Econintersect forecasts unadjusted existing home sales by offsetting the pending home sales index one month. This forecast suggests unadjusted existing home sales of 295,000 in January 2017.
Using this methodology, 420,000 existing home unadjusted sales were forecast for December 2016 versus the actual reported number of 437,000 (which is subject to further revision).
Keeping things real – home sales volumes are only 2/3rds of previous levels.
Caveats on the Use of Pending Home Sales Index
According to the NAR:
NAR’s Pending Home Sales Index (PHSI) is released during the first week of each month. It is designed to be a leading indicator of housing activity.
The index measures housing contract activity. It is based on signed real estate contracts for existing single-family homes, condos and co-ops. A signed contract is not counted as a sale until the transaction closes. Modeling for the PHSI looks at the monthly relationship between existing-home sale contracts and transaction closings over the last four years.
…… When a seller accepts a sales contract on a property, it is recorded into a Multiple Listing Service (MLS) as a “pending home sale.” The majority of pending home sales become home sale transactions, typically one to two months later.
NAR now collects pending home sales data from MLSs and large brokers. Altogether, we receive data from over 100 MLSs & 60 large brokers, giving us a large sample size covering 50% of the EHS sample. This is equal to 20 percent of all transactions.
In other words, Pending Home Sales is an extrapolation of a sample equal to 20% of the whole. Econintersect uses Pending Home Index to forecast future existing home sales.

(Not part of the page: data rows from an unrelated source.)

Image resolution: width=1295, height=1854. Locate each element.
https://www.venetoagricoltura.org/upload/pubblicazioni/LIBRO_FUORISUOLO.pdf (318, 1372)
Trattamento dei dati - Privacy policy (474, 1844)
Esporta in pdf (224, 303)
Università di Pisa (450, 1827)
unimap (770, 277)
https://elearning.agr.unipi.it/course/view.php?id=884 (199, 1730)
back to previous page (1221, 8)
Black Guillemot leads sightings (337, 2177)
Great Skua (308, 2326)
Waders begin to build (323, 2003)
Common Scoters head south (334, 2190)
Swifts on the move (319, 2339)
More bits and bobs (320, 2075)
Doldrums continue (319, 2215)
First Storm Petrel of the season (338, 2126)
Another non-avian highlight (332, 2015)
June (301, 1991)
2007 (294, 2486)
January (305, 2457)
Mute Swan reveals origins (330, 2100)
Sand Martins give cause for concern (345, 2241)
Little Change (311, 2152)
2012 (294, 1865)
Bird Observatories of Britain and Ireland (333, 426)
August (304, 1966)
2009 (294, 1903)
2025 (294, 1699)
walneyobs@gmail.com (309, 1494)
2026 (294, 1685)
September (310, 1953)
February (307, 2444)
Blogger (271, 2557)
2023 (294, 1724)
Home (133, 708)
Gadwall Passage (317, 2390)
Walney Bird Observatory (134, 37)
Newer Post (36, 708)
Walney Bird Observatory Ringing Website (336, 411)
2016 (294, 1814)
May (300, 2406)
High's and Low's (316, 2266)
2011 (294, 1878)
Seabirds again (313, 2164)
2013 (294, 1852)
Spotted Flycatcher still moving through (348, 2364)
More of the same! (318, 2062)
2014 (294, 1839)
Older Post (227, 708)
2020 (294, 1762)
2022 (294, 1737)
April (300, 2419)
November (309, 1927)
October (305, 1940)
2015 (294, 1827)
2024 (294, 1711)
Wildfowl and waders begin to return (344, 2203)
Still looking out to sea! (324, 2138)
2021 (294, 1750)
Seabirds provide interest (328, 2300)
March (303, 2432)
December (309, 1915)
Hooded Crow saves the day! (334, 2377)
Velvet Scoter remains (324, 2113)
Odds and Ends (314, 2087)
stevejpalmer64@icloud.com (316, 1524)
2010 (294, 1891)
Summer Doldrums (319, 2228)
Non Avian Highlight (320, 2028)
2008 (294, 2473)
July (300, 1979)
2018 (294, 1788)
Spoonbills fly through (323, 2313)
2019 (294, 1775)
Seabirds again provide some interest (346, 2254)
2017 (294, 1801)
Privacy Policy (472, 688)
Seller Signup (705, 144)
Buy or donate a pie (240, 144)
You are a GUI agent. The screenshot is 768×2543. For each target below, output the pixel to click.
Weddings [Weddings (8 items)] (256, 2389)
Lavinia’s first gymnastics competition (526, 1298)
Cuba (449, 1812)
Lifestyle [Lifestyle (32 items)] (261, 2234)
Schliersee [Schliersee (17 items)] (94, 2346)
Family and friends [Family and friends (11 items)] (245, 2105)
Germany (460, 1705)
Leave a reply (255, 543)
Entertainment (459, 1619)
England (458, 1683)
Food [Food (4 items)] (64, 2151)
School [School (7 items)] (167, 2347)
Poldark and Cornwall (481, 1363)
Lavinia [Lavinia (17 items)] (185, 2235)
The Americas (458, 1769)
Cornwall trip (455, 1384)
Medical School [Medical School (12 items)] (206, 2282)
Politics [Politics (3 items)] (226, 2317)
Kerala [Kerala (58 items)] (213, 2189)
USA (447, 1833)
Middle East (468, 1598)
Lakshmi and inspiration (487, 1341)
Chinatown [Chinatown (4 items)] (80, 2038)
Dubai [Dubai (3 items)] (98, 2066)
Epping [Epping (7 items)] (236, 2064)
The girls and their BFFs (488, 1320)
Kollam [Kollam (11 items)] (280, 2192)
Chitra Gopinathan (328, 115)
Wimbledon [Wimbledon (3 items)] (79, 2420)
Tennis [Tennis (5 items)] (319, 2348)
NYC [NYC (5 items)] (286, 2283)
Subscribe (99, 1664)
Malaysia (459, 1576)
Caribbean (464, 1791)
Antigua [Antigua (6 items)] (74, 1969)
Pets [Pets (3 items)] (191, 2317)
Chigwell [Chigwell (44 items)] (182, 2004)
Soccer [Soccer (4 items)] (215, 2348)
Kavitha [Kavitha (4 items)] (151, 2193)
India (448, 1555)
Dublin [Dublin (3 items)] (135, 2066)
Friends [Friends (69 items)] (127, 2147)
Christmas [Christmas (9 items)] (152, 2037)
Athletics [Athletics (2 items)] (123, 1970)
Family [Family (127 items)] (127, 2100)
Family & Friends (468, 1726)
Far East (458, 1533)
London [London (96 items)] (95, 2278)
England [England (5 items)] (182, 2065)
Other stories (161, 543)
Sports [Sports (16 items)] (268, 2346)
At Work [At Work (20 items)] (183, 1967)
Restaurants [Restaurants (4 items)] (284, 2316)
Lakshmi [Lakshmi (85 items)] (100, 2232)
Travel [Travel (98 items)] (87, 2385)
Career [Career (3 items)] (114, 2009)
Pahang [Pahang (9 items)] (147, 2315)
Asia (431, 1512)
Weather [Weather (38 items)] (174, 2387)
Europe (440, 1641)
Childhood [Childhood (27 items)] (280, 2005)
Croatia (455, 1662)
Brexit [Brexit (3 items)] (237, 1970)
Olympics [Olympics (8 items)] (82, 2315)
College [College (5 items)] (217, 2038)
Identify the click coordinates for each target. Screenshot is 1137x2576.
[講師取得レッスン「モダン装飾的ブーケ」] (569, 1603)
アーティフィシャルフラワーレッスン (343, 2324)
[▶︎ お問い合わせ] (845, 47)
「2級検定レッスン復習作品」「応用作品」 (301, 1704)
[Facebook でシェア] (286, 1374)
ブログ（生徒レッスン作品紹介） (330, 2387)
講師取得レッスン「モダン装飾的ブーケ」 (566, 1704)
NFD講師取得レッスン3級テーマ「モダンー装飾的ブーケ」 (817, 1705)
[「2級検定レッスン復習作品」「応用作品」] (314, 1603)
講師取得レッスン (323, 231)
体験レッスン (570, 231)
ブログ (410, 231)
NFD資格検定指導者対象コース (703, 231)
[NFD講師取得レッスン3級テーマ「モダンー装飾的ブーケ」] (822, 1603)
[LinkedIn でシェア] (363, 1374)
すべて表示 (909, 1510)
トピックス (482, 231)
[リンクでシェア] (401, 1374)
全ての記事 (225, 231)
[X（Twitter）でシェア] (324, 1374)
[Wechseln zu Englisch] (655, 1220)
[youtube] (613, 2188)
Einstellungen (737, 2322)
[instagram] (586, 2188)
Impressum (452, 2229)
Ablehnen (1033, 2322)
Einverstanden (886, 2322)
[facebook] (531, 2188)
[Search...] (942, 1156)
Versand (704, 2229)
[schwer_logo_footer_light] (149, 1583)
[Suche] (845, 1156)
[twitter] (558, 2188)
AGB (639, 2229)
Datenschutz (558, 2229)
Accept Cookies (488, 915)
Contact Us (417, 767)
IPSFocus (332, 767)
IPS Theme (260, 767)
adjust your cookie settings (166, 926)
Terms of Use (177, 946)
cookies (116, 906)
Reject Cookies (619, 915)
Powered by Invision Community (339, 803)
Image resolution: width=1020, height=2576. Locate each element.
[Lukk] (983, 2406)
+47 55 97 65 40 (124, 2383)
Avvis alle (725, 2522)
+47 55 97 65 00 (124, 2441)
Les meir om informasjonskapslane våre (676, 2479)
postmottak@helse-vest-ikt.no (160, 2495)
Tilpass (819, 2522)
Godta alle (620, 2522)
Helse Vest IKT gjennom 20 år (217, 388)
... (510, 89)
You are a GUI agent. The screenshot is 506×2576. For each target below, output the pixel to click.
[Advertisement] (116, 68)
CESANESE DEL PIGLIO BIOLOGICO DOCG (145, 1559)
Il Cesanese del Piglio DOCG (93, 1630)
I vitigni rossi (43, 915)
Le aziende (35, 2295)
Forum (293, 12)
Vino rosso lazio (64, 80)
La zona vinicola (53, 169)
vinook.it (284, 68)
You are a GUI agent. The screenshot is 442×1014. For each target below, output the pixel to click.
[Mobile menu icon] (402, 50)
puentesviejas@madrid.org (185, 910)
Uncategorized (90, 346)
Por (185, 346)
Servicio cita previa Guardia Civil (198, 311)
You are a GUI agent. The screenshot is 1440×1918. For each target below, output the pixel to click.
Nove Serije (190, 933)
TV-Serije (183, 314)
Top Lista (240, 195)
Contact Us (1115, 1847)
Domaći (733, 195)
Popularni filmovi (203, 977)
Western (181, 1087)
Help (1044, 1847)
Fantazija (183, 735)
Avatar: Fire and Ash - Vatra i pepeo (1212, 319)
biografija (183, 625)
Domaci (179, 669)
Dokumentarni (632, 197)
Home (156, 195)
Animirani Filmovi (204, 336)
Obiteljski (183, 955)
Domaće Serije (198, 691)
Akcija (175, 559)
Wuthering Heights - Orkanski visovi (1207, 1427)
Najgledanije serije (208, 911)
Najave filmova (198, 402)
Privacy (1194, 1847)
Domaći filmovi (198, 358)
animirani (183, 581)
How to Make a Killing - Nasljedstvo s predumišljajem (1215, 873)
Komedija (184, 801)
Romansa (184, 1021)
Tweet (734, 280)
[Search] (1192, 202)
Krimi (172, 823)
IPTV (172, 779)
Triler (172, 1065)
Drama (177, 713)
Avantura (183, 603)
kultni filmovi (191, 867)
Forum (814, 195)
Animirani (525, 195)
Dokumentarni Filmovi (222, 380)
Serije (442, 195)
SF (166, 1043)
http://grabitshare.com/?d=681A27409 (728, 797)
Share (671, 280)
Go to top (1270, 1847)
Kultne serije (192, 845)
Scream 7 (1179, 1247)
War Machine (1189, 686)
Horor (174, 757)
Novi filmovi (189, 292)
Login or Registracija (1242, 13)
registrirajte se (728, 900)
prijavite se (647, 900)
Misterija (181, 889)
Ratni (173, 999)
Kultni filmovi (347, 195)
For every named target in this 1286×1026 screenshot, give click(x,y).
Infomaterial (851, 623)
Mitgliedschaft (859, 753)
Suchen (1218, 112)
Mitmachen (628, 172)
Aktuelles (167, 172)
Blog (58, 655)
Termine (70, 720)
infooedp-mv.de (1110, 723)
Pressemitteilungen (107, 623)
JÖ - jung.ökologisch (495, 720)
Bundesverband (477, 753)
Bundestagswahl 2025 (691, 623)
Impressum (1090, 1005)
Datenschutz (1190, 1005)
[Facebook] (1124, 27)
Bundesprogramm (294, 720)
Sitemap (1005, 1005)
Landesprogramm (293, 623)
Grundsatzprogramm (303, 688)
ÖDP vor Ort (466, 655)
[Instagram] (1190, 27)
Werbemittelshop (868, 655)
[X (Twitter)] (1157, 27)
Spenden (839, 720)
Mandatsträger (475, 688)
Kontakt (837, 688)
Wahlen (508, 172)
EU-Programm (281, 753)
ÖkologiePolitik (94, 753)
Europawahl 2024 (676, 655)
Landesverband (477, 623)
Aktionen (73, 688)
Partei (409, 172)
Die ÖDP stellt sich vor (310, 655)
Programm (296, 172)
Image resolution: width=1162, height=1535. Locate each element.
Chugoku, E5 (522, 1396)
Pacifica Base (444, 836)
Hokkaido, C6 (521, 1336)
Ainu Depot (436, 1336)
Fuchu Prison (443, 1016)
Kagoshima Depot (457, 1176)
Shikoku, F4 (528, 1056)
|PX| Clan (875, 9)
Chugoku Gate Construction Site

Econintersect reset the forecasting of existing home sales using the pending home sales index coincident with November 2011 Pending home sales analysis (see here) – as the NAR in November revised the historical existing home sales data.
The Econintersect forecasting methodology is influenced by the speed at which closings occur. When they slow down in a particular period – this method overestimates. The number of cash buyers are speeding up the process (cash buyers analysis here). A quick cash home sale process could begin and end in the same month. On the other hand, contracts for short sales can sometimes take months to close. Interpreting the pending home sales data is complicated by weighing offsetting effects in the current abnormal market.
Please note that Econintersect uses unadjusted data in its analysis.
Econintersect determines the month-over-month change by subtracting the current month’s year-over-year change from the previous month’s year-over-year change. This is the best of the bad options available to determine month-over-month trends – as the preferred methodology would be to use multi-year data (but the New Normal effects and the Great Recession distort historical data).